[Exercise] Search the records for the string "Continue" and return each line that has it.

***** Source data *****

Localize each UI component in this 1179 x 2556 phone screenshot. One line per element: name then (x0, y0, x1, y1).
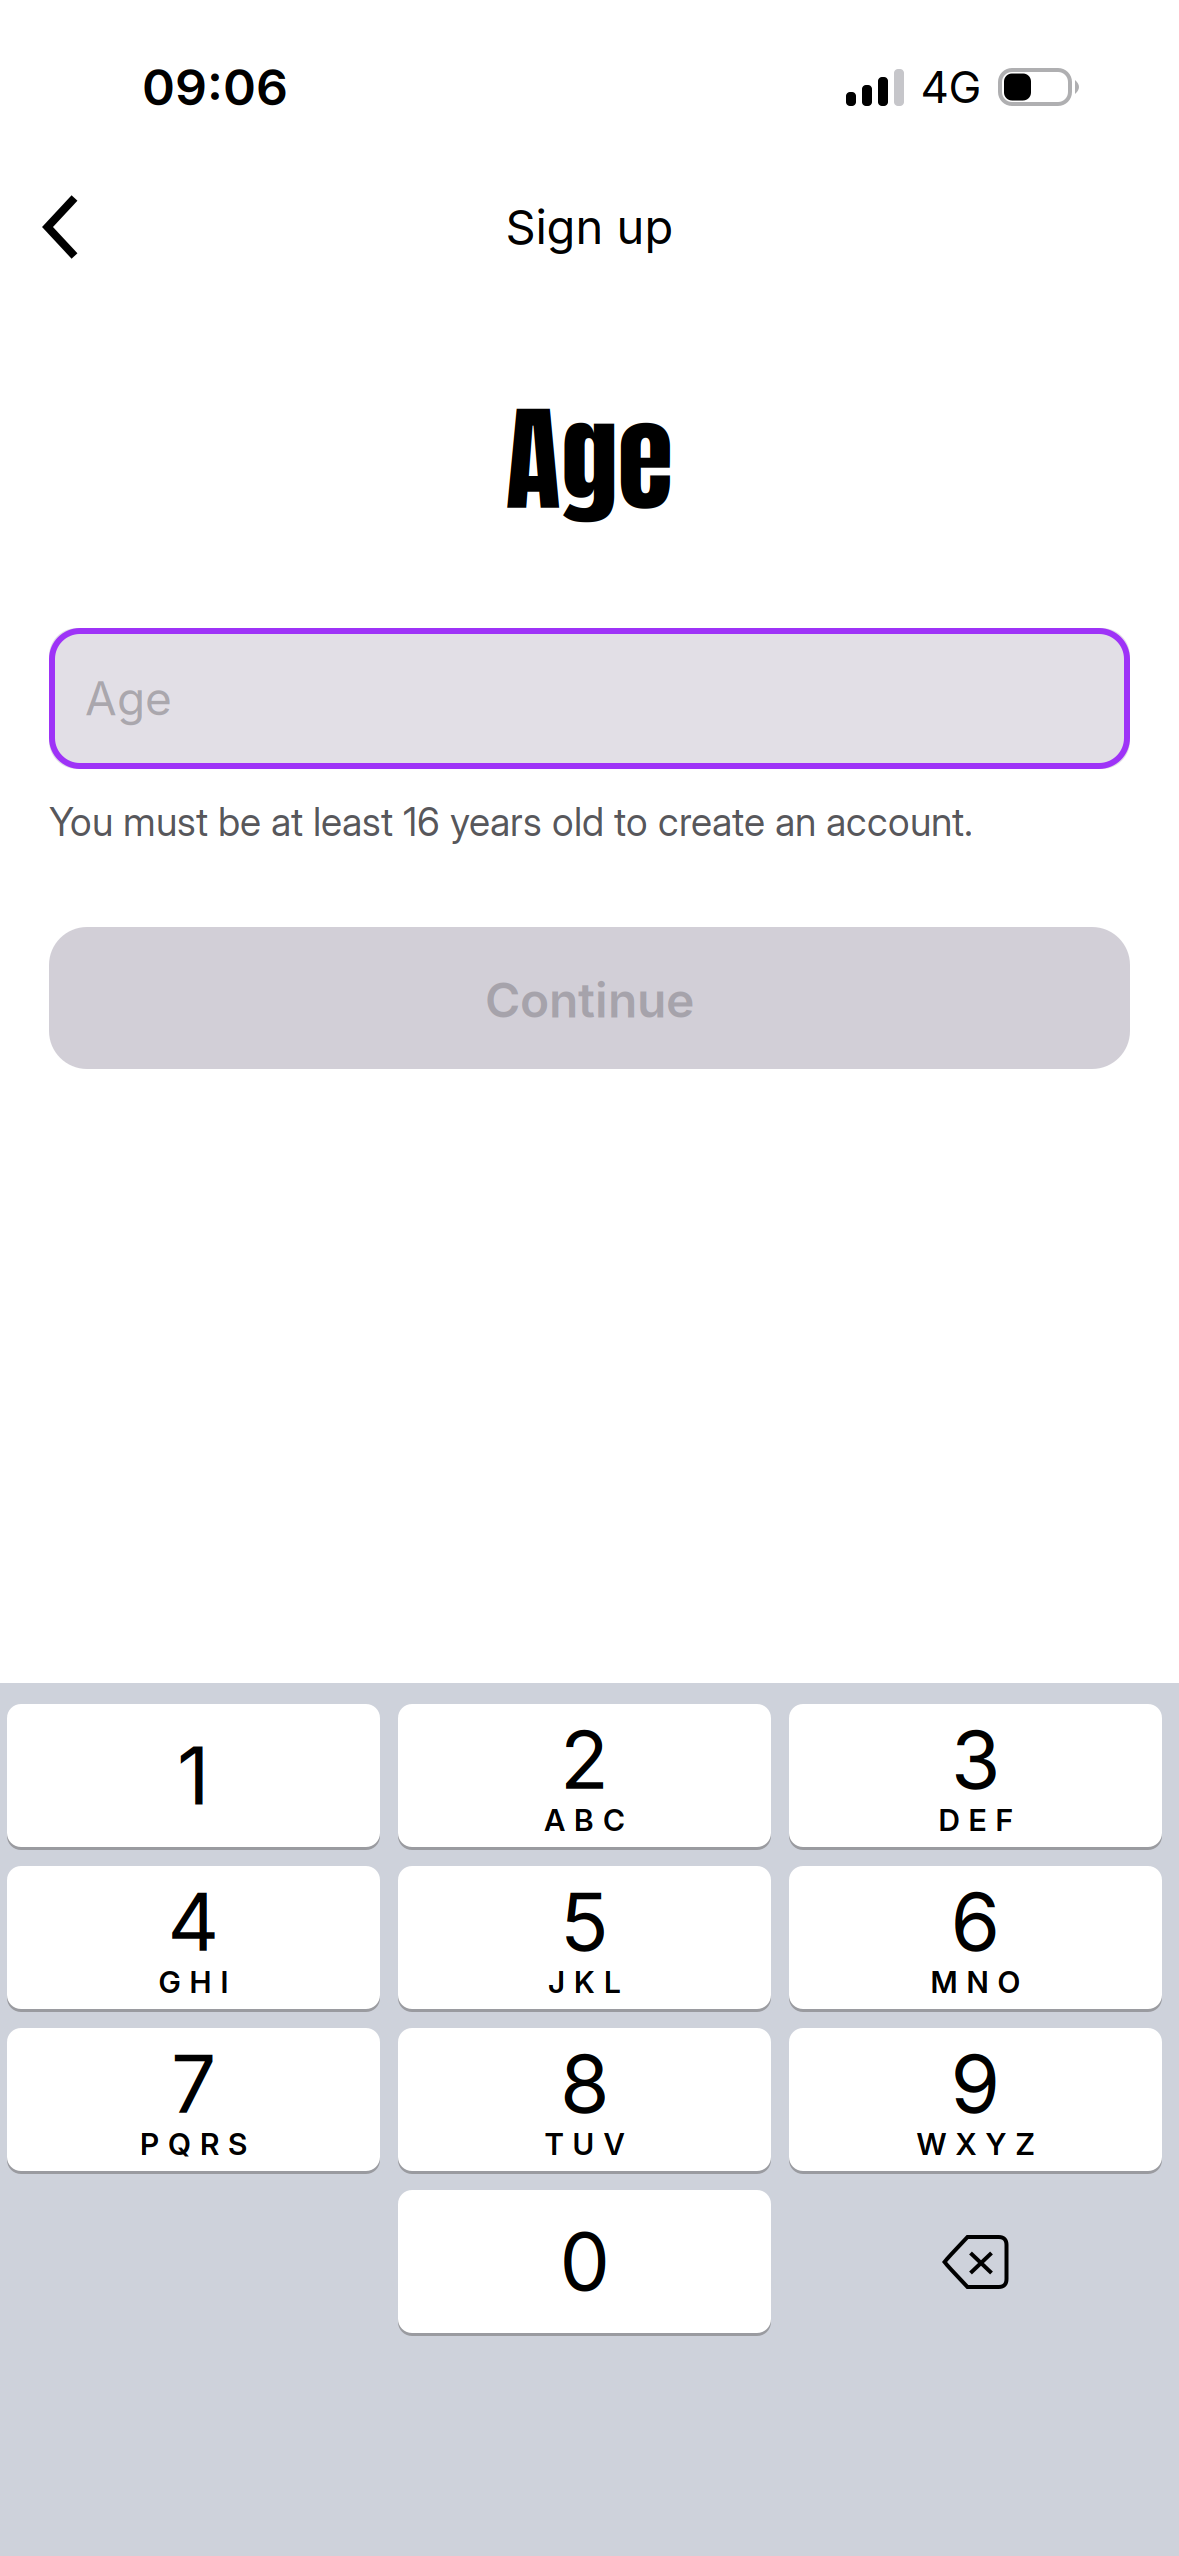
staticText: Continue (485, 971, 694, 1029)
staticText: 4G (920, 60, 982, 114)
button[interactable]: 1 (7, 1704, 380, 1850)
button[interactable]: 2 (398, 1704, 771, 1850)
button[interactable]: Back (0, 168, 122, 286)
button[interactable]: Age (49, 628, 1130, 769)
staticText: 3 (951, 1711, 1000, 1808)
staticText: PQRS (140, 2126, 247, 2162)
staticText: MNO (930, 1964, 1020, 2000)
button[interactable]: 8 (398, 2028, 771, 2174)
button[interactable]: Delete (789, 2190, 1162, 2336)
staticText: TUV (544, 2126, 624, 2162)
button[interactable]: 3 (789, 1704, 1162, 1850)
button[interactable]: 6 (789, 1866, 1162, 2012)
button[interactable]: 7 (7, 2028, 380, 2174)
staticText: GHI (158, 1964, 228, 2000)
staticText: WXYZ (916, 2126, 1034, 2162)
button[interactable]: 9 (789, 2028, 1162, 2174)
button[interactable]: 5 (398, 1866, 771, 2012)
staticText: You must be at least 16 years old to cre… (49, 799, 973, 845)
button[interactable]: Continue (49, 927, 1130, 1069)
staticText: Age (506, 374, 674, 545)
staticText: Age (85, 671, 172, 726)
staticText: 0 (560, 2213, 610, 2310)
staticText: 09:06 (142, 57, 288, 117)
staticText: 5 (560, 1873, 609, 1970)
staticText: DEF (938, 1802, 1012, 1838)
staticText: Sign up (506, 199, 674, 256)
staticText: 2 (560, 1711, 609, 1808)
staticText: JKL (548, 1964, 621, 2000)
staticText: 1 (177, 1727, 210, 1824)
staticText: 7 (171, 2035, 216, 2132)
staticText: 8 (560, 2035, 609, 2132)
staticText: 6 (950, 1873, 1000, 1970)
staticText: 9 (950, 2035, 1000, 2132)
staticText: 4 (168, 1873, 220, 1970)
button[interactable]: 4 (7, 1866, 380, 2012)
staticText: ABC (544, 1802, 625, 1838)
button[interactable]: 0 (398, 2190, 771, 2336)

*****

[Answer to the exercise]
staticText: Continue (485, 971, 694, 1029)
button[interactable]: Continue (49, 927, 1130, 1069)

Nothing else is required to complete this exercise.